The New Right (like every other stream of right-wing extremism) assumes the fundamental inequality of people, an idea that continues to seek its justification on ethnic grounds, if no longer on explicitly racial ones. Here, its anti-universalism leads not a concept of extermination (as in Nazi ideology), but rather to one of segregation or ethnopluralism, meaning the strict spatial separation and geopolitical division of people according to ethnic and cultural criteria. This separation by ethnic categorization is based on a notion of difference that is both homogenizing and sociobiological in nature, looking at people only in terms of ethnic/cultural identity and not their subjectivity or individuality. They are always just part of a collective (which is unalterable), one that stands apart from and in opposition to other collectives. This also implies a hawkish friend-versus-foe dichotomy that solidifies into a heroically masculine ideal of the “manly nation,” as Gabriele Kämper pointed out.[3] In regard to social structure, there dominates—in terms of domestic politics—a völkisch nationalism combined with an authoritarian statism, which translates—in terms of foreign policy—into an ethnopluralist concept of geopolitics. Another significant factor in New Right discourses is the aspect of spirituality and holistic thinking, which not only includes organizing the state along organic and hierarchical lines, but also involves a strong turn towards religious concerns. This extends from Christian and/or fundamentalist agendas and in particular to (neo) heathen, nature-centric, and/or Germanic polytheism in a, in the words of Tamir Bar-On, “quest for a new religion of politics.”[4]

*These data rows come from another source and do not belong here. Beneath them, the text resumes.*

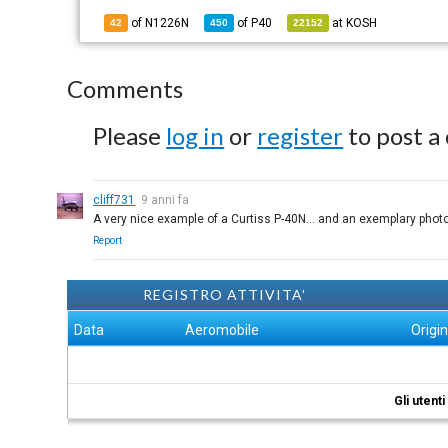
of N1226N
of
P40
at
KOSH
42
450
22152
Comments
Please
log in
or
register
to post a
cliff731
9 anni fa
A very nice example of a Curtiss P-40N... and an exemplary photo
Report
REGISTRO ATTIVITA'
Data
Aeromobile
Origi
Gli utent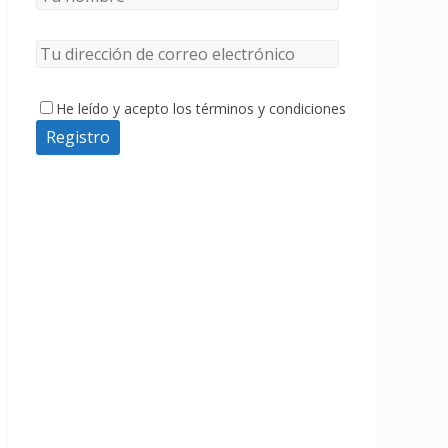
He leído y acepto los términos y condiciones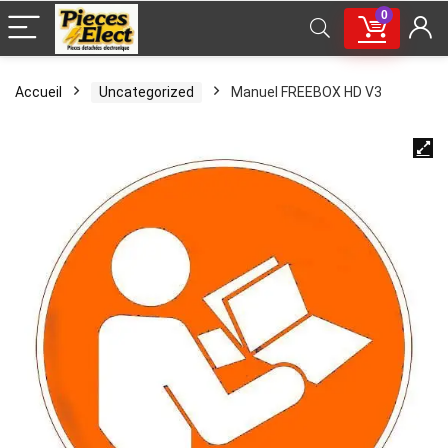
0
Accueil
Uncategorized
Manuel FREEBOX HD V3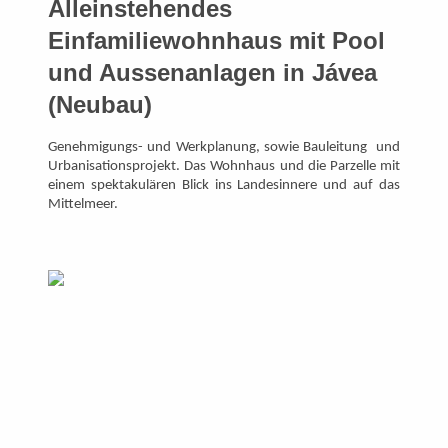
Alleinstehendes
Einfamiliewohnhaus mit Pool
und Aussenanlagen in Jávea
(Neubau)
Genehmigungs- und Werkplanung, sowie Bauleitung und
Urbanisationsprojekt. Das Wohnhaus und die Parzelle mit
einem spektakulären Blick ins Landesinnere und auf das
Mittelmeer.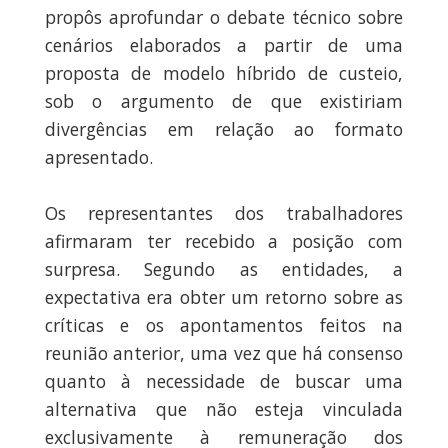
propôs aprofundar o debate técnico sobre
cenários elaborados a partir de uma
proposta de modelo híbrido de custeio,
sob o argumento de que existiriam
divergências em relação ao formato
apresentado.
Os representantes dos trabalhadores
afirmaram ter recebido a posição com
surpresa. Segundo as entidades, a
expectativa era obter um retorno sobre as
críticas e os apontamentos feitos na
reunião anterior, uma vez que há consenso
quanto à necessidade de buscar uma
alternativa que não esteja vinculada
exclusivamente à remuneração dos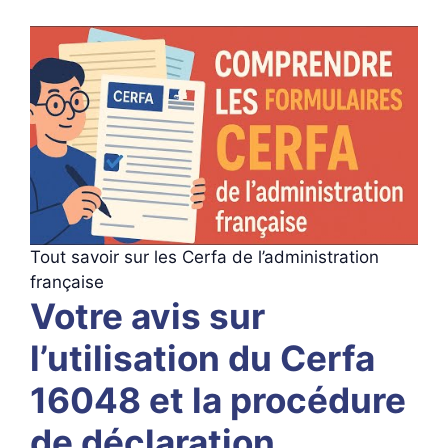
Tout savoir sur les Cerfa de l’administration
française
Votre avis sur
l’utilisation du Cerfa
16048 et la procédure
de déclaration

Professor Samuel Salzborn is a Senior Career Fellow at CARR and is a Visiting Professor for Research on Antisemitism at the Center for Research on Antisemitism (ZfA) at the Technical University Berlin, Germany. His profile can be found here:
© Samuel Salzborn. Views expressed on this website are individual contributors and do not necessarily reflect that of the Centre for Analysis of the Radical Right (CARR). We are pleased to share previously unpublished materials with the community under creative commons license 4.0 (Attribution-NoDerivatives).
[1] Michael O’Meara, New Culture, New Right: Anti-Liberalism in Postmodern Europe. Bloomington, 2004. P. 51.
[2] Roger Griffin, “Between Metapolitics and Apoliteia: the Nouvelle Droite’s Strategy for Conserving the Fascist Vision in the ‘Interregnum,’” Modern & Contemporary France 8, no. 1 (2000): 35–53. P. 35.
[3] Gabriele Kämper, Die männliche Nation. Politische Rhetorik der neuen intellektuellen Rechten (Cologne, 2005).
[4] Tamir Bar-On, Rethinking the French New Right: Alternatives to Modernity (London, 2013). P. 110.